*** EXERCISE DATA Section Begins ***

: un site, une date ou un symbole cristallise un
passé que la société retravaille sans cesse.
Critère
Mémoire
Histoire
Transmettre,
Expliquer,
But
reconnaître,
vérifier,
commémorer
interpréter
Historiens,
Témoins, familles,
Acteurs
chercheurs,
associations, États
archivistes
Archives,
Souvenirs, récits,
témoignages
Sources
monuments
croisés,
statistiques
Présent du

*** EXERCISE DATA Section Ends ***
*** EXERCISE DATA Section Begins ***

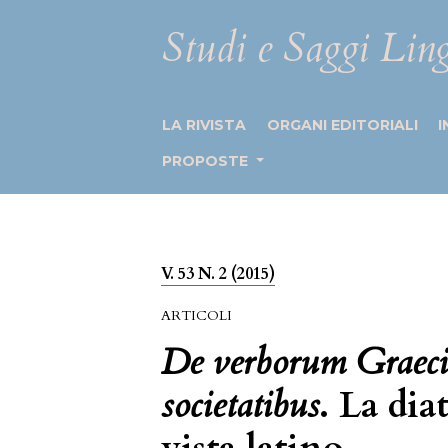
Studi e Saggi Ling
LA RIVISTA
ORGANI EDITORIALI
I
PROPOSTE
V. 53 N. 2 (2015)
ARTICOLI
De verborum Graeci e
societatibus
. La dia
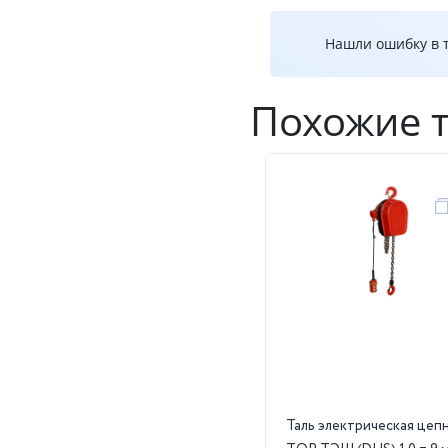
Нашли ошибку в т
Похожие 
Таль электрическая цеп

*** EXERCISE DATA Section Ends ***

- _PROBLEM DETAILS_
Because only one stretch of the records is wanted, please output the lines from the one holding "De verborum Graeci e" through the one holding "Таль электрическая цеп" exactly, both included, and leave every picture out.

- _RESPONSE TO THIS EXERCISE_
De verborum Graeci e
societatibus
. La dia
Нашли ошибку в т
Похожие 
Таль электрическая цеп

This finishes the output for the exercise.